I know the ssid and credentials are right as I use these for windows box  :Sad: 

and other UNIX services via proxy.

----------

## RoundsToZero

Try changing ap_scan to 2.

----------

## linuxbum

Roundstozero,

did you install the Cisco Client "net/cisco-aironet-client-utils" ?

I have it installed to use the CISCO card.  

How does wpa supply the LEAP CKIP if not installed as TKIP is standard but CKIP is Cisco version.

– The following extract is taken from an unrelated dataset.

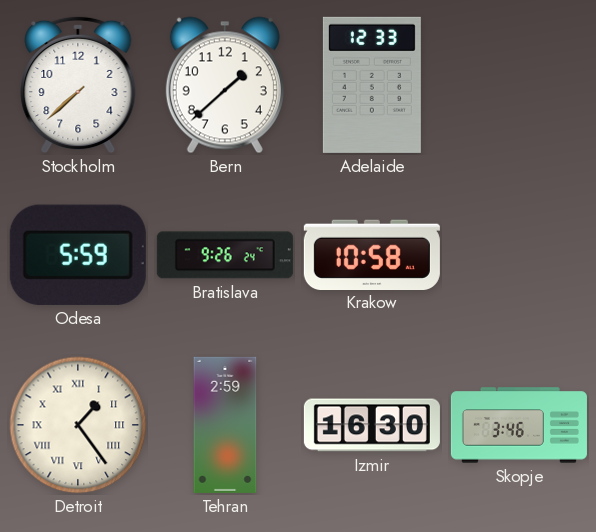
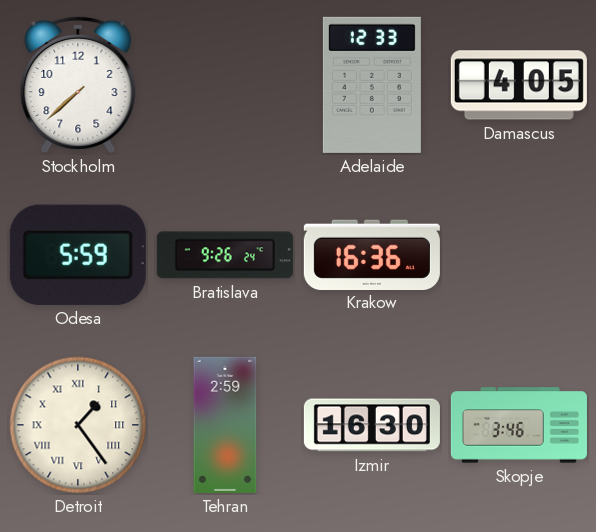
Bern: 1:38 -> none
Damascus: none -> 4:05
Krakow: 10:58 -> 16:36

No help with the ap_scan =2

----------

## RoundsToZero

No, I do not have the Cisco tools installed.  I do not even have a Cisco card.  I got LEAP working with just ipw2200 and wpa_supplicant.  If you in fact have an Intel 2915 card you should be able to use the ipw2200 driver with it (this is the same driver I use for my card, an Intel 2200).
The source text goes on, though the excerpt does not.